For as long as most of us can remember, New Year's Day is celebrated on January 1, which is the first day of the new year. It wasn't always this way. The Babylonians were the first to observe this holiday around 2000 B.C. but would celebrate this day on what is now March 23 according to the Western calender. They did not follow a calender but their eleven-day celebration would coincide with the springtime, which meant harvest time for crops. For agriculture, spring represents a time when the cycle of life and growth begins a new.

With the coming of the many Roman emperors, during the period of Roman rule, the day to celebrate new year often was changed time and time again. In 153 B.C., the Roman senate declared January 1 as the official beginning of that year. Emperors ignored the law and continued with modifying the Roman calender. Roman Dictator Julius Caeasar re-estalished January 1 to be the official beginning of the new year and in 46 B.C. allowed the year to include 445 days for the purpose of synchronizing the calender with the sun.
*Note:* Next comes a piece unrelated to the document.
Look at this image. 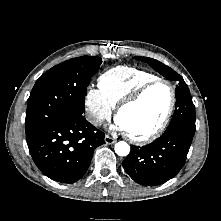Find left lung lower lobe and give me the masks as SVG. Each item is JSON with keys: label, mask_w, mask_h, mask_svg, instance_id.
Instances as JSON below:
<instances>
[{"label": "left lung lower lobe", "mask_w": 221, "mask_h": 221, "mask_svg": "<svg viewBox=\"0 0 221 221\" xmlns=\"http://www.w3.org/2000/svg\"><path fill=\"white\" fill-rule=\"evenodd\" d=\"M193 136L194 133L188 131H169L146 146H131L129 155L122 162L123 167L139 184H163L184 165Z\"/></svg>", "instance_id": "left-lung-lower-lobe-1"}]
</instances>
Much later on, the Roman Catholic Church considered the celebration of New Year's to be paganistic and only recognized the church's celebration of the Feast of Christ's Circumcision. It wasn't until Pope Gregory XIII introduced a revision of Caesar's calendar, which a majority of the world now follows, in 1582 that January 1 became an official holiday recognized by the church and celebrated by Western nations.